### Directions
Since the listing below shows pictures, leave them out and write out exactly the lines from the line with "Irctc Order Food" to the line with "CORED à une vigilance accrue", both included, and no others.

*** Opening Records ***

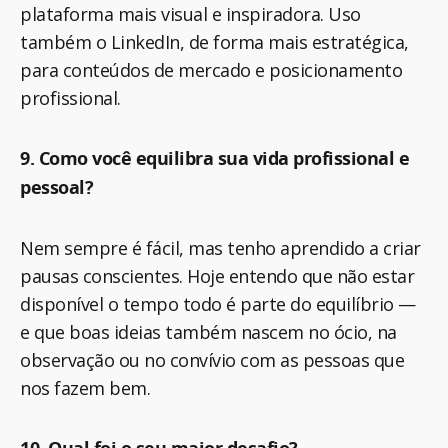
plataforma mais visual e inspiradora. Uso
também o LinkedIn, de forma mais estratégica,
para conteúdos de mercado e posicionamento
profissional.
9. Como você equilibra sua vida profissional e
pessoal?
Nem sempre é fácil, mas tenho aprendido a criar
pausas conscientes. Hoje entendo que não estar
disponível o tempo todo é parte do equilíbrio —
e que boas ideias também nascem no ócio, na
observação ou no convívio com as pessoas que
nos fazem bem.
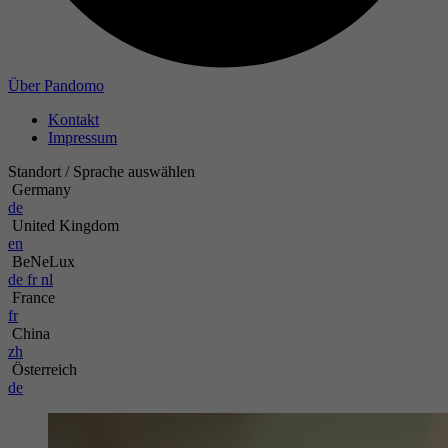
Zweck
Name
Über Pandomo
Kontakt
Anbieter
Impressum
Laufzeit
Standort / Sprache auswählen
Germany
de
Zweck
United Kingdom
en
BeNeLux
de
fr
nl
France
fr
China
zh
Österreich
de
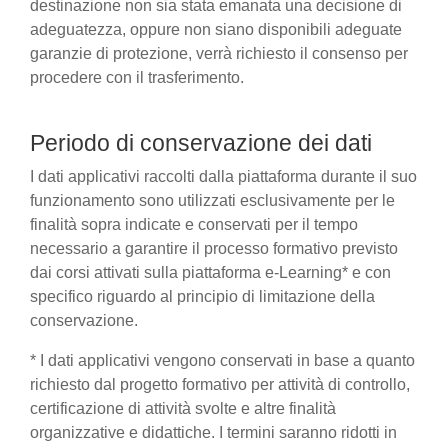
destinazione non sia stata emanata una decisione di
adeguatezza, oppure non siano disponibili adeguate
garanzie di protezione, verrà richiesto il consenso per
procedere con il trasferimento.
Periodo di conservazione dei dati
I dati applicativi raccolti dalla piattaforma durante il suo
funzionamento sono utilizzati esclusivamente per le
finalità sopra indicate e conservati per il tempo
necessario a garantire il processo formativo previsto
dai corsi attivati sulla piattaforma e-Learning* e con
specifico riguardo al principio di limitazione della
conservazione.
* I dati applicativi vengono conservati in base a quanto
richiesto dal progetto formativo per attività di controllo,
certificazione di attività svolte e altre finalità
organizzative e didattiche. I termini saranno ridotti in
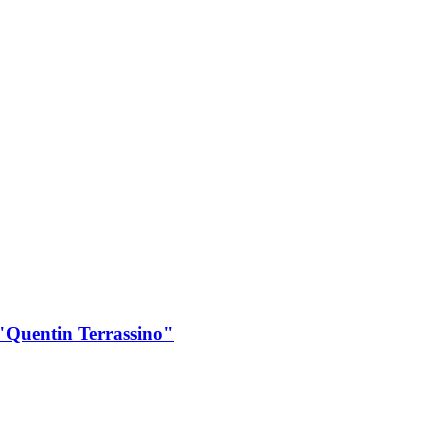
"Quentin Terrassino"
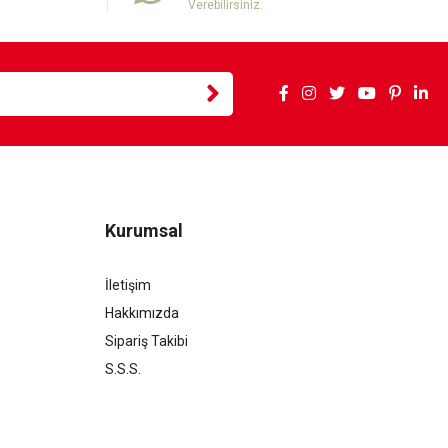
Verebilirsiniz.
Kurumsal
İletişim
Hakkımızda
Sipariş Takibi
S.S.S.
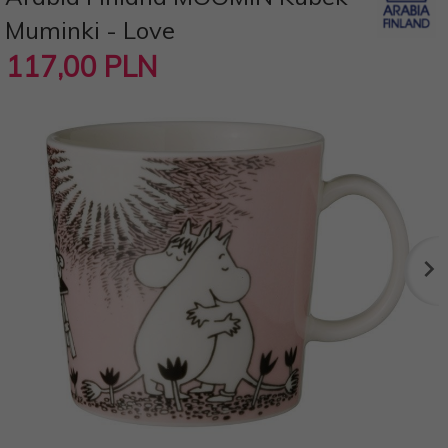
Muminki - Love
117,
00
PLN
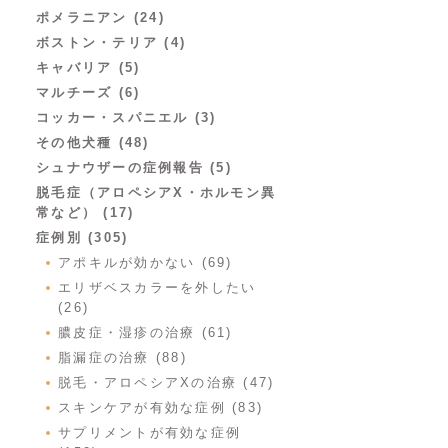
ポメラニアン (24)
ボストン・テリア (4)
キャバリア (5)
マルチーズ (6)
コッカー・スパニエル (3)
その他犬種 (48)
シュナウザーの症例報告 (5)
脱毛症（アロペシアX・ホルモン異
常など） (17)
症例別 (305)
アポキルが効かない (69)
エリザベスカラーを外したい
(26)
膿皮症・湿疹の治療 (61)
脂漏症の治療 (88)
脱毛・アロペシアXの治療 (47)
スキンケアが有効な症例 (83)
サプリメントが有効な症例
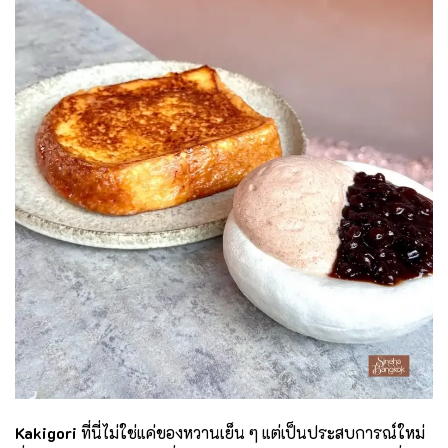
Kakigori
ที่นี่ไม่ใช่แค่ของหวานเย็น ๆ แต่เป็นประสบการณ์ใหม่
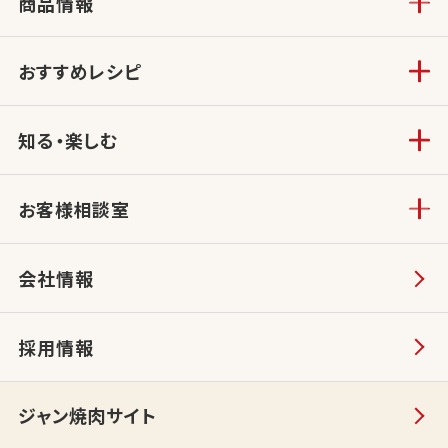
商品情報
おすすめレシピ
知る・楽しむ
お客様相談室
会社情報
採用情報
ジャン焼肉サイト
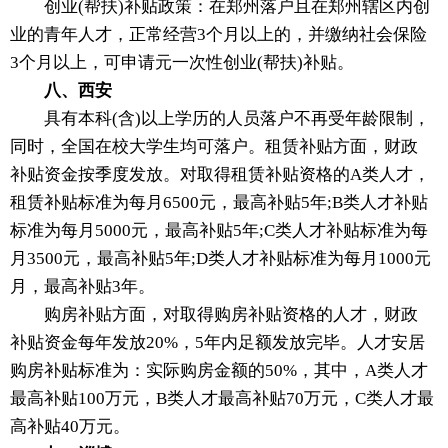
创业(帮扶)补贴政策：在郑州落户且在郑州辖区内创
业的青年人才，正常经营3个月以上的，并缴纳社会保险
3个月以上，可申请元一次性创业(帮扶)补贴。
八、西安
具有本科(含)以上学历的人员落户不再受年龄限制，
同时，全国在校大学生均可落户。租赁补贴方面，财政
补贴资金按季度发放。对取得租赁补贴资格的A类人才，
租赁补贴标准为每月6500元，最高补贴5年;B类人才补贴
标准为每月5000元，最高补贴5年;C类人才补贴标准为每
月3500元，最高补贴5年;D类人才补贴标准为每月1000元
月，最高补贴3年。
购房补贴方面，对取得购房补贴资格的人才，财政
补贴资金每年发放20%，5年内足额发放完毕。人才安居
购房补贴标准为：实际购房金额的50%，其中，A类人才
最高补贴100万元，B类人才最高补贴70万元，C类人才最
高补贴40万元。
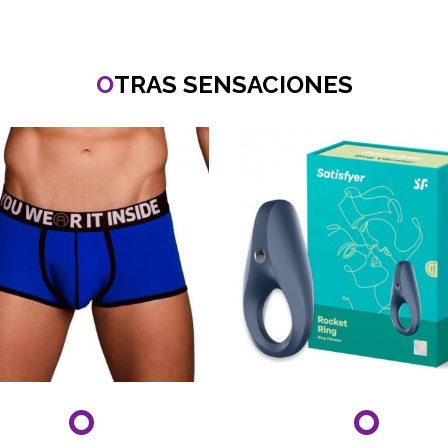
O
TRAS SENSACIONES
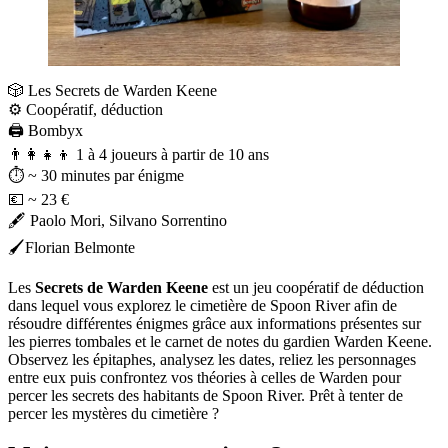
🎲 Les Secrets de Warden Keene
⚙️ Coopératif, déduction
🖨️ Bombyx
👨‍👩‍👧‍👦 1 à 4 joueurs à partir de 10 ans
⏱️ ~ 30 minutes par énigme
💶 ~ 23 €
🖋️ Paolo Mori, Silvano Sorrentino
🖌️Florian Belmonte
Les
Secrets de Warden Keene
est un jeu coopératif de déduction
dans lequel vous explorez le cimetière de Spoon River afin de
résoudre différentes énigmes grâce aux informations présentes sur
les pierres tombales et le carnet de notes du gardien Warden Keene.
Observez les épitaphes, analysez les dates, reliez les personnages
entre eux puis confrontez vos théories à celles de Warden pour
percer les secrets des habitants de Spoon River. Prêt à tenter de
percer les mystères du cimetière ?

*** Closing Records ***
*** Opening Records ***

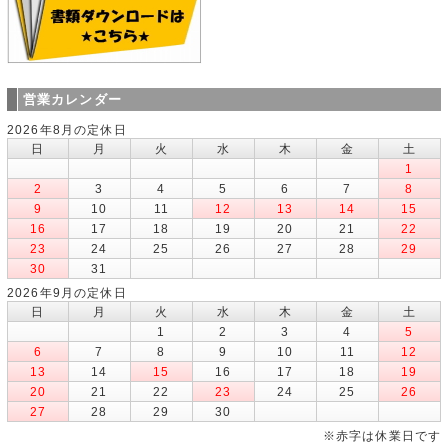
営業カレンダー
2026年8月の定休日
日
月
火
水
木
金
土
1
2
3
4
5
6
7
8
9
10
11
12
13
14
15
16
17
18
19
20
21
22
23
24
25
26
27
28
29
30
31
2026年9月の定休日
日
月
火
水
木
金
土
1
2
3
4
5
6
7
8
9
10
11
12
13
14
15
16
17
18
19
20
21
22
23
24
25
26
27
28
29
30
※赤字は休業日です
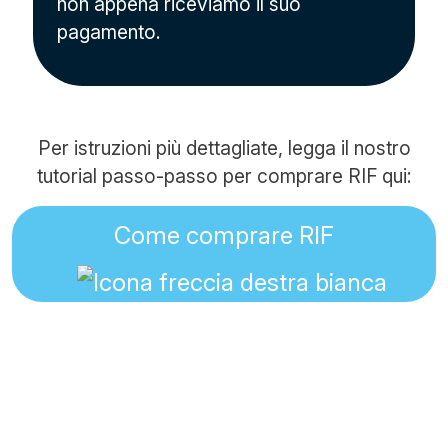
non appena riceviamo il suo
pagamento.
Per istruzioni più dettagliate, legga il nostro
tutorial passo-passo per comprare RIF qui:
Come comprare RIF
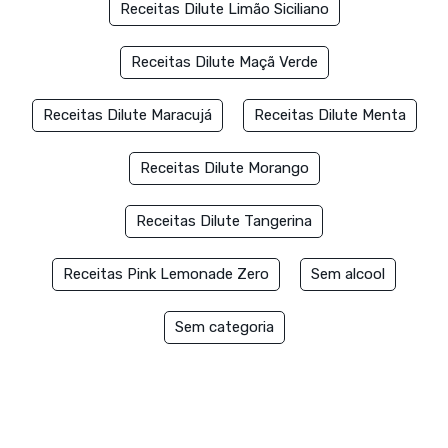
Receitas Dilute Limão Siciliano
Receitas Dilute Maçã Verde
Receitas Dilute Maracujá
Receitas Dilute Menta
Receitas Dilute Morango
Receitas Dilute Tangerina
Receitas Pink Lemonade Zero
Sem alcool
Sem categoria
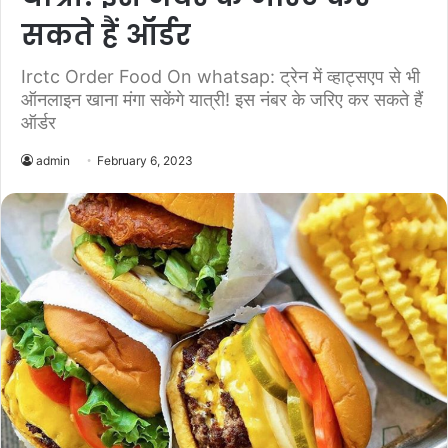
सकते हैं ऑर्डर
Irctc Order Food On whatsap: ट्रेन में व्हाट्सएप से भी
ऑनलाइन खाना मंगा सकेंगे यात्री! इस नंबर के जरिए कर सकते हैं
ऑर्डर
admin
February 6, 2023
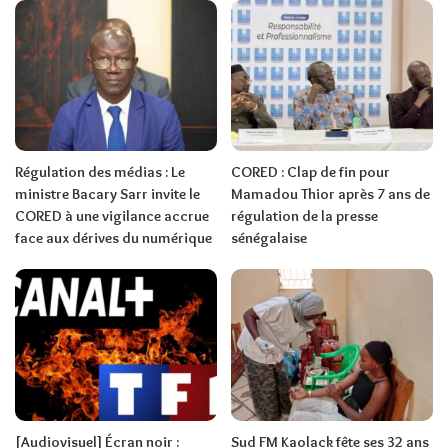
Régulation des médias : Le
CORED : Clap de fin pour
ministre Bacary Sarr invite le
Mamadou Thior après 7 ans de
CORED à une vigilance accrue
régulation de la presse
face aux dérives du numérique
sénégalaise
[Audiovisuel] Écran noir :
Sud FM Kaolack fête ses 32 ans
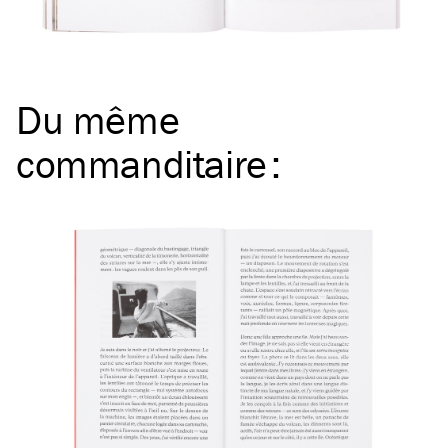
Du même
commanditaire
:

*** Closing Records ***

### Result below
Irctc Order Food On whatsap: ट्रेन में व्हाट्सएप से भी
ऑनलाइन खाना मंगा सकेंगे यात्री! इस नंबर के जरिए कर सकते हैं
ऑर्डर
admin
February 6, 2023
Régulation des médias : Le
CORED : Clap de fin pour
ministre Bacary Sarr invite le
Mamadou Thior après 7 ans de
CORED à une vigilance accrue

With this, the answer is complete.